Oh the weather outside is frightful, but Mimi’s thirst is so delightful.
Hos have had it wrong for a while now. The North Pole isn’t the headquarters for Christmas. The headquarters for Christmas is Aspen, CO, because that’s where the Queen of Christmas, Mimi, flutters off to every single year. The people of Aspen would be lost if Mimi didn’t grace their presence every Christmas and they’d also think something was wrong if they didn’t see her butterfly tits in a bathing suit.
So just like she does almost every year, Mimi risked turning her clit into a clitcicle by posing out in the cold in a swimsuit for her devoted lambs. Mimi got into a gold one-piece (which is probably made of actual gold since she’s dating Billionaire Shrek now) and delivered a frost-bitten nipples “moment” while standing in a pool outside. I know that’s snow in her delicate rose petal hand, but it looks more like soggy coke. It looks like Lindsay Lohan sneezed into her hand.
I’m just thinking of all of the people who had to work during the holidays to make that oh-so-casual portrait happen.
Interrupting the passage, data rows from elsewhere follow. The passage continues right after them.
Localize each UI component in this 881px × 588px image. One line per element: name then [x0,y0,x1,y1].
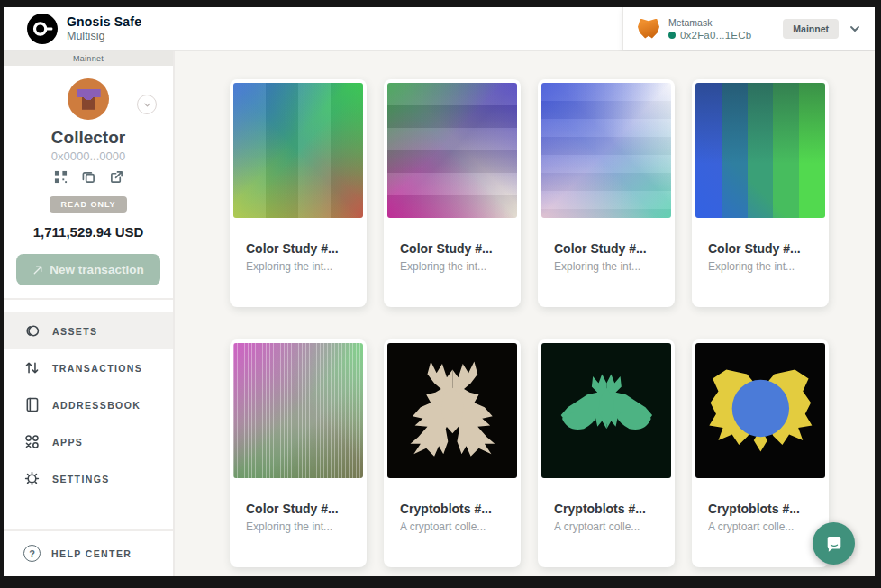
nft-card-text: Color Study #... Exploring the int... [233,218,363,303]
sidebar-item-label: TRANSACTIONS [52,363,142,374]
nft-title: Cryptoblots #... [708,502,813,516]
nft-subtitle: Exploring the int... [246,260,350,273]
nft-card[interactable]: Color Study #... Exploring the int... [692,79,829,307]
nft-artwork-inkblot [387,343,517,478]
safe-address: 0x0000...0000 [4,149,173,163]
addressbook-icon [23,396,41,413]
inkblot-antler-figure [395,351,510,470]
sidebar-item-label: ADDRESSBOOK [52,400,141,411]
assets-icon [23,322,41,339]
nft-artwork-gradient [541,83,671,218]
safe-collapse-button[interactable] [137,95,157,114]
wallet-meta: Metamask 0x2Fa0...1ECb [668,17,751,41]
nft-title: Cryptoblots #... [554,502,658,516]
read-only-badge: READ ONLY [50,196,126,213]
nft-subtitle: Exploring the int... [708,260,813,273]
sidebar-spacer [4,497,173,529]
network-status-dot [668,32,676,39]
new-transaction-label: New transaction [50,263,143,276]
nft-title: Color Study #... [708,241,813,256]
brand-name: Gnosis Safe [67,14,141,29]
nft-card-text: Color Study #... Exploring the int... [695,218,825,303]
brand[interactable]: Gnosis Safe Multisig [4,7,141,50]
chat-bubble-icon [823,533,845,555]
send-arrow-icon [32,265,43,276]
safe-identicon-avatar [68,78,109,120]
sidebar-network-label: Mainnet [4,51,173,66]
wallet-address-row: 0x2Fa0...1ECb [668,30,751,41]
help-center-link[interactable]: ? HELP CENTER [4,529,173,576]
wallet-connection[interactable]: Metamask 0x2Fa0...1ECb Mainnet [622,7,875,50]
nft-card-text: Cryptoblots #... A cryptoart colle... [695,478,825,564]
brand-text: Gnosis Safe Multisig [67,14,141,42]
brand-variant: Multisig [67,30,141,42]
nft-artwork-gradient [695,83,825,218]
external-link-icon[interactable] [110,170,123,184]
nft-subtitle: Exploring the int... [400,260,504,273]
nft-artwork-inkblot [695,343,825,478]
question-mark-icon: ? [23,545,41,562]
apps-icon [23,433,41,450]
app-body: Mainnet Collector 0x0000...0000 [4,51,875,576]
sidebar-item-label: APPS [52,437,83,448]
nft-subtitle: A cryptoart colle... [708,520,813,533]
nft-card-text: Cryptoblots #... A cryptoart colle... [541,478,671,564]
sidebar-item-label: ASSETS [52,326,97,337]
collectibles-grid: Color Study #... Exploring the int... Co… [230,79,830,567]
sidebar-item-label: SETTINGS [52,474,110,484]
help-center-label: HELP CENTER [51,548,132,559]
transactions-icon [23,359,41,376]
nft-card-text: Cryptoblots #... A cryptoart colle... [387,478,517,564]
sidebar: Mainnet Collector 0x0000...0000 [4,51,175,576]
chevron-down-icon [142,100,152,110]
nft-card[interactable]: Color Study #... Exploring the int... [384,79,521,307]
nft-card-text: Color Study #... Exploring the int... [387,218,517,303]
sidebar-item-assets[interactable]: ASSETS [4,312,173,349]
wallet-address: 0x2Fa0...1ECb [680,30,751,41]
gnosis-safe-app: Gnosis Safe Multisig Metamask 0x2Fa0...1… [4,7,875,576]
copy-address-icon[interactable] [82,170,95,184]
safe-header: Collector 0x0000...0000 [4,66,173,240]
sidebar-item-transactions[interactable]: TRANSACTIONS [4,349,173,386]
nft-subtitle: A cryptoart colle... [554,520,658,533]
safe-action-icons [4,170,173,184]
nft-title: Color Study #... [554,241,658,256]
nft-subtitle: Exploring the int... [246,520,350,533]
nft-card[interactable]: Color Study #... Exploring the int... [230,339,367,567]
nft-card[interactable]: Cryptoblots #... A cryptoart colle... [692,339,829,567]
nft-artwork-gradient [387,83,517,218]
inkblot-moth-figure [549,351,664,470]
qr-code-icon[interactable] [54,170,68,184]
safe-name: Collector [4,128,173,148]
nft-card-text: Color Study #... Exploring the int... [541,218,671,303]
new-transaction-button[interactable]: New transaction [16,254,160,285]
nft-artwork-gradient [233,343,363,478]
intercom-chat-button[interactable] [813,522,855,565]
wallet-provider: Metamask [668,17,751,28]
sidebar-item-settings[interactable]: SETTINGS [4,460,173,497]
gnosis-safe-logo-icon [27,14,58,44]
nft-title: Cryptoblots #... [400,502,504,516]
nft-title: Color Study #... [400,241,504,256]
nft-card[interactable]: Color Study #... Exploring the int... [538,79,675,307]
sidebar-divider [4,298,173,300]
nft-card-text: Color Study #... Exploring the int... [233,478,363,564]
metamask-fox-icon [638,19,659,39]
nft-subtitle: Exploring the int... [554,260,658,273]
chevron-down-icon[interactable] [848,22,862,36]
collectibles-panel: Color Study #... Exploring the int... Co… [175,51,875,576]
nft-card[interactable]: Cryptoblots #... A cryptoart colle... [384,339,521,567]
nft-card[interactable]: Cryptoblots #... A cryptoart colle... [538,339,675,567]
app-header: Gnosis Safe Multisig Metamask 0x2Fa0...1… [4,7,875,51]
sidebar-nav: ASSETS TRANSACTIONS [4,312,173,497]
nft-subtitle: A cryptoart colle... [400,520,504,533]
nft-card[interactable]: Color Study #... Exploring the int... [230,79,367,307]
sidebar-item-apps[interactable]: APPS [4,423,173,460]
network-badge: Mainnet [783,19,839,39]
screen: Gnosis Safe Multisig Metamask 0x2Fa0...1… [0,0,881,588]
sidebar-item-addressbook[interactable]: ADDRESSBOOK [4,386,173,423]
safe-balance: 1,711,529.94 USD [4,224,173,240]
nft-title: Color Study #... [246,241,350,256]
nft-artwork-inkblot [541,343,671,478]
settings-icon [23,470,41,487]
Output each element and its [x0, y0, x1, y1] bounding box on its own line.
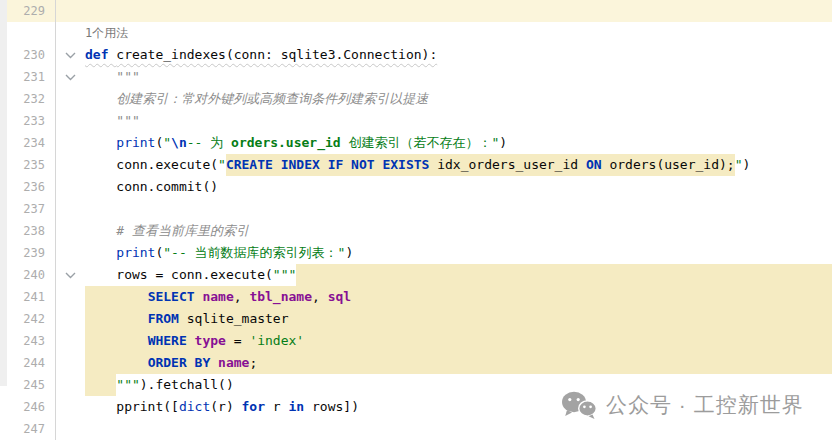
- line-number[interactable]: 246: [7, 396, 56, 418]
- line-number[interactable]: 232: [7, 88, 56, 110]
- code-token: 创建索引：常对外键列或高频查询条件列建索引以提速: [85, 88, 428, 110]
- code-text[interactable]: def create_indexes(conn: sqlite3.Connect…: [85, 44, 832, 66]
- code-text[interactable]: [85, 198, 832, 220]
- code-line[interactable]: 1个用法: [7, 22, 832, 44]
- code-token: orders(user_id);: [602, 154, 735, 176]
- code-line[interactable]: 247: [7, 418, 832, 440]
- line-number[interactable]: 239: [7, 242, 56, 264]
- code-line[interactable]: 233 """: [7, 110, 832, 132]
- line-number[interactable]: 245: [7, 374, 56, 396]
- fold-gutter: [56, 418, 85, 440]
- code-line[interactable]: 230def create_indexes(conn: sqlite3.Conn…: [7, 44, 832, 66]
- code-text[interactable]: print("\n-- 为 orders.user_id 创建索引（若不存在）：…: [85, 132, 832, 154]
- code-text[interactable]: """: [85, 110, 832, 132]
- code-token: conn.execute(: [85, 154, 218, 176]
- code-token: [85, 242, 116, 264]
- code-text[interactable]: # 查看当前库里的索引: [85, 220, 832, 242]
- code-token: print: [116, 132, 155, 154]
- line-number[interactable]: 237: [7, 198, 56, 220]
- fold-gutter: [56, 110, 85, 132]
- code-token: sql: [328, 286, 351, 308]
- code-line[interactable]: 232 创建索引：常对外键列或高频查询条件列建索引以提速: [7, 88, 832, 110]
- code-text[interactable]: [85, 418, 832, 440]
- line-number[interactable]: 230: [7, 44, 56, 66]
- fold-gutter: [56, 88, 85, 110]
- line-number[interactable]: 236: [7, 176, 56, 198]
- code-line[interactable]: 229: [7, 0, 832, 22]
- code-text[interactable]: ORDER BY name;: [85, 352, 832, 374]
- code-text[interactable]: 创建索引：常对外键列或高频查询条件列建索引以提速: [85, 88, 832, 110]
- line-number[interactable]: 229: [7, 0, 56, 22]
- code-token: ": [491, 132, 499, 154]
- code-token: """: [116, 374, 139, 396]
- code-text[interactable]: [85, 0, 832, 22]
- fold-gutter: [56, 308, 85, 330]
- code-text[interactable]: rows = conn.execute(""": [85, 264, 832, 286]
- code-token: WHERE: [148, 330, 187, 352]
- code-line[interactable]: 244 ORDER BY name;: [7, 352, 832, 374]
- line-number[interactable]: 240: [7, 264, 56, 286]
- fold-gutter: [56, 176, 85, 198]
- code-token: ": [218, 154, 226, 176]
- fold-chevron-icon[interactable]: [56, 44, 85, 66]
- code-line[interactable]: 242 FROM sqlite_master: [7, 308, 832, 330]
- code-text[interactable]: print("-- 当前数据库的索引列表："): [85, 242, 832, 264]
- code-token: """: [85, 66, 140, 88]
- code-line[interactable]: 236 conn.commit(): [7, 176, 832, 198]
- code-token: ;: [249, 352, 257, 374]
- code-line[interactable]: 234 print("\n-- 为 orders.user_id 创建索引（若不…: [7, 132, 832, 154]
- fold-gutter: [56, 154, 85, 176]
- fold-gutter: [56, 352, 85, 374]
- code-text[interactable]: SELECT name, tbl_name, sql: [85, 286, 832, 308]
- code-text[interactable]: conn.commit(): [85, 176, 832, 198]
- fold-gutter: [56, 374, 85, 396]
- fold-gutter: [56, 242, 85, 264]
- code-token: [85, 330, 148, 352]
- sql-injection-highlight: [296, 264, 832, 286]
- wechat-icon: [561, 390, 597, 420]
- code-token: in: [289, 396, 305, 418]
- code-text[interactable]: """: [85, 66, 832, 88]
- line-number[interactable]: 247: [7, 418, 56, 440]
- line-number[interactable]: 241: [7, 286, 56, 308]
- line-number[interactable]: 235: [7, 154, 56, 176]
- line-number[interactable]: 233: [7, 110, 56, 132]
- code-text[interactable]: 1个用法: [85, 22, 832, 44]
- code-token: ,: [312, 286, 328, 308]
- fold-chevron-icon[interactable]: [56, 66, 85, 88]
- code-token: [85, 352, 148, 374]
- line-number[interactable]: 231: [7, 66, 56, 88]
- code-line[interactable]: 243 WHERE type = 'index': [7, 330, 832, 352]
- fold-gutter: [56, 0, 85, 22]
- code-line[interactable]: 240 rows = conn.execute(""": [7, 264, 832, 286]
- code-token: [85, 374, 116, 396]
- fold-gutter: [56, 286, 85, 308]
- code-line[interactable]: 237: [7, 198, 832, 220]
- code-line[interactable]: 235 conn.execute("CREATE INDEX IF NOT EX…: [7, 154, 832, 176]
- code-line[interactable]: 241 SELECT name, tbl_name, sql: [7, 286, 832, 308]
- code-text[interactable]: WHERE type = 'index': [85, 330, 832, 352]
- code-token: 'index': [249, 330, 304, 352]
- code-token: (r): [210, 396, 241, 418]
- code-line[interactable]: 231 """: [7, 66, 832, 88]
- line-number[interactable]: 238: [7, 220, 56, 242]
- code-line[interactable]: 238 # 查看当前库里的索引: [7, 220, 832, 242]
- code-token: CREATE INDEX IF NOT EXISTS: [226, 154, 430, 176]
- code-token: =: [226, 330, 249, 352]
- code-lines[interactable]: 2291个用法230def create_indexes(conn: sqlit…: [7, 0, 832, 440]
- code-text[interactable]: FROM sqlite_master: [85, 308, 832, 330]
- code-token: rows]): [304, 396, 359, 418]
- fold-gutter: [56, 396, 85, 418]
- code-token: create_indexes(conn: sqlite3.Connection)…: [116, 44, 437, 66]
- code-editor[interactable]: 2291个用法230def create_indexes(conn: sqlit…: [0, 0, 832, 441]
- code-line[interactable]: 239 print("-- 当前数据库的索引列表："): [7, 242, 832, 264]
- line-number[interactable]: 244: [7, 352, 56, 374]
- code-token: for: [242, 396, 265, 418]
- line-number[interactable]: 242: [7, 308, 56, 330]
- line-number[interactable]: [7, 22, 56, 44]
- fold-chevron-icon[interactable]: [56, 264, 85, 286]
- code-text[interactable]: conn.execute("CREATE INDEX IF NOT EXISTS…: [85, 154, 832, 176]
- line-number[interactable]: 234: [7, 132, 56, 154]
- code-token: conn.commit(): [85, 176, 218, 198]
- line-number[interactable]: 243: [7, 330, 56, 352]
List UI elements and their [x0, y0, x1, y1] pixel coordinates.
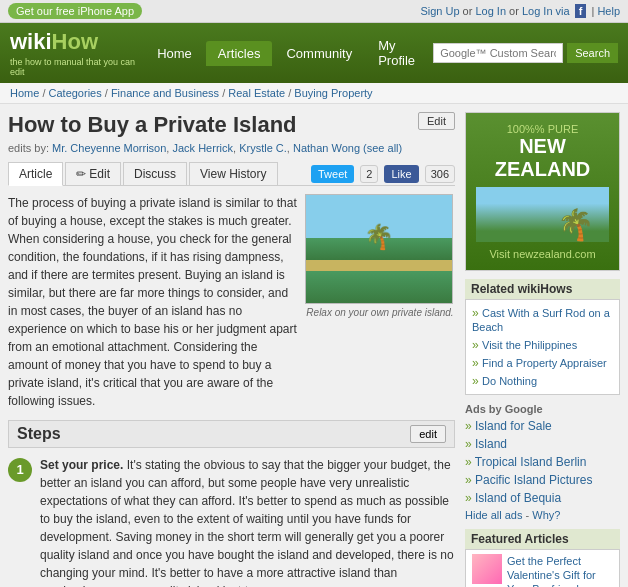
- editor-3[interactable]: Krystle C.: [239, 142, 287, 154]
- logo-area: wikiHow the how to manual that you can e…: [10, 29, 145, 77]
- tab-history[interactable]: View History: [189, 162, 277, 185]
- main-nav: Home Articles Community My Profile: [145, 33, 433, 73]
- featured-item-1-text: Get the Perfect Valentine's Gift for You…: [507, 554, 613, 587]
- sidebar-ad-5: Island of Bequia: [465, 491, 620, 505]
- sidebar-ads-title: Ads by Google: [465, 403, 620, 415]
- step-1-number: 1: [8, 458, 32, 482]
- signup-link[interactable]: Sign Up: [420, 5, 459, 17]
- featured-title: Featured Articles: [465, 529, 620, 550]
- article-body: The process of buying a private island i…: [8, 194, 455, 410]
- related-item-3: Find a Property Appraiser: [472, 354, 613, 372]
- hide-ads-why[interactable]: Why?: [532, 509, 560, 521]
- top-bar: Get our free iPhone App Sign Up or Log I…: [0, 0, 628, 23]
- nav-home[interactable]: Home: [145, 41, 204, 66]
- see-all-link[interactable]: (see all): [363, 142, 402, 154]
- nz-name: NEW ZEALAND: [476, 135, 609, 181]
- related-wikihows-section: Related wikiHows Cast With a Surf Rod on…: [465, 279, 620, 395]
- steps-edit-button[interactable]: edit: [410, 425, 446, 443]
- tweet-button[interactable]: Tweet: [311, 165, 354, 183]
- sidebar-ads-section: Ads by Google Island for Sale Island Tro…: [465, 403, 620, 521]
- nav-articles[interactable]: Articles: [206, 41, 273, 66]
- pencil-icon: ✏: [76, 167, 86, 181]
- featured-articles-section: Featured Articles Get the Perfect Valent…: [465, 529, 620, 587]
- nz-advertisement[interactable]: 100%% PURE NEW ZEALAND 🌴 Visit newzealan…: [465, 112, 620, 271]
- nz-pure-text: 100%% PURE: [476, 123, 609, 135]
- sidebar-ad-1: Island for Sale: [465, 419, 620, 433]
- steps-section-header: Steps edit: [8, 420, 455, 448]
- article-header: Edit How to Buy a Private Island edits b…: [8, 112, 455, 154]
- breadcrumb-categories[interactable]: Categories: [49, 87, 102, 99]
- sidebar: 100%% PURE NEW ZEALAND 🌴 Visit newzealan…: [465, 112, 620, 587]
- breadcrumb-buying[interactable]: Buying Property: [294, 87, 372, 99]
- search-input[interactable]: [433, 43, 563, 63]
- top-bar-auth: Sign Up or Log In or Log In via f | Help: [420, 5, 620, 17]
- content-area: Edit How to Buy a Private Island edits b…: [8, 112, 455, 587]
- like-button[interactable]: Like: [384, 165, 418, 183]
- nav-profile[interactable]: My Profile: [366, 33, 433, 73]
- help-link[interactable]: Help: [597, 5, 620, 17]
- logo-tagline: the how to manual that you can edit: [10, 57, 145, 77]
- featured-thumb-1: [472, 554, 502, 584]
- promo-button[interactable]: Get our free iPhone App: [8, 3, 142, 19]
- article-image: [305, 194, 453, 304]
- nz-landscape-image: 🌴: [476, 187, 609, 242]
- related-item-2: Visit the Philippines: [472, 336, 613, 354]
- login-fb-link[interactable]: Log In via: [522, 5, 570, 17]
- featured-item-1: Get the Perfect Valentine's Gift for You…: [465, 550, 620, 587]
- nz-visit-text: Visit newzealand.com: [476, 248, 609, 260]
- steps-title: Steps: [17, 425, 61, 443]
- palm-tree-icon: 🌴: [557, 207, 594, 242]
- search-area: Search: [433, 43, 618, 63]
- like-count: 306: [425, 165, 455, 183]
- related-wikihows-title: Related wikiHows: [465, 279, 620, 300]
- tab-edit[interactable]: ✏ Edit: [65, 162, 121, 185]
- editor-1[interactable]: Mr. Cheyenne Morrison: [52, 142, 166, 154]
- article-edit-button[interactable]: Edit: [418, 112, 455, 130]
- header: wikiHow the how to manual that you can e…: [0, 23, 628, 83]
- editor-4[interactable]: Nathan Wong: [293, 142, 360, 154]
- related-wikihows-list: Cast With a Surf Rod on a Beach Visit th…: [465, 300, 620, 395]
- related-item-4: Do Nothing: [472, 372, 613, 390]
- search-button[interactable]: Search: [567, 43, 618, 63]
- sidebar-ad-3: Tropical Island Berlin: [465, 455, 620, 469]
- login-link[interactable]: Log In: [475, 5, 506, 17]
- breadcrumb: Home / Categories / Finance and Business…: [0, 83, 628, 104]
- tweet-count: 2: [360, 165, 378, 183]
- article-title: How to Buy a Private Island: [8, 112, 455, 138]
- tab-discuss[interactable]: Discuss: [123, 162, 187, 185]
- image-caption: Relax on your own private island.: [305, 307, 455, 318]
- breadcrumb-realestate[interactable]: Real Estate: [228, 87, 285, 99]
- logo-wiki: wiki: [10, 29, 52, 55]
- hide-ads-link: Hide all ads - Why?: [465, 509, 620, 521]
- step-1-content: Set your price. It's stating the obvious…: [40, 456, 455, 587]
- step-1-title: Set your price.: [40, 458, 123, 472]
- editor-2[interactable]: Jack Herrick: [172, 142, 233, 154]
- breadcrumb-home[interactable]: Home: [10, 87, 39, 99]
- article-tabs: Article ✏ Edit Discuss View History Twee…: [8, 162, 455, 186]
- article-image-area: Relax on your own private island.: [305, 194, 455, 410]
- breadcrumb-finance[interactable]: Finance and Business: [111, 87, 219, 99]
- nav-community[interactable]: Community: [274, 41, 364, 66]
- sidebar-ad-2: Island: [465, 437, 620, 451]
- article-intro: The process of buying a private island i…: [8, 194, 297, 410]
- sidebar-ad-4: Pacific Island Pictures: [465, 473, 620, 487]
- step-1-body: It's stating the obvious to say that the…: [40, 458, 454, 587]
- nz-ad-content: 100%% PURE NEW ZEALAND 🌴 Visit newzealan…: [466, 113, 619, 270]
- step-1: 1 Set your price. It's stating the obvio…: [8, 456, 455, 587]
- social-buttons: Tweet 2 Like 306: [311, 165, 455, 183]
- related-item-1: Cast With a Surf Rod on a Beach: [472, 304, 613, 336]
- logo[interactable]: wikiHow: [10, 29, 145, 55]
- fb-icon: f: [575, 4, 587, 18]
- tab-article[interactable]: Article: [8, 162, 63, 186]
- main-layout: Edit How to Buy a Private Island edits b…: [0, 104, 628, 587]
- article-editors: edits by: Mr. Cheyenne Morrison, Jack He…: [8, 142, 455, 154]
- logo-how: How: [52, 29, 98, 55]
Since Mimi can barely walk on the ground by herself let alone in a pool, it probably took a crane, a low-flying helicopter and four men in scuba suits to gently put her in that pool and gently pluck her out.
And even though it probably took an entire team to create that picture, it’s still blurry as hell. Mimi is rich, her man is even richer and her pictures still look like they were taken with a half-broken View-Master. All I want for Christmas is for someone to buy Mimi a working Hello Kitty camera.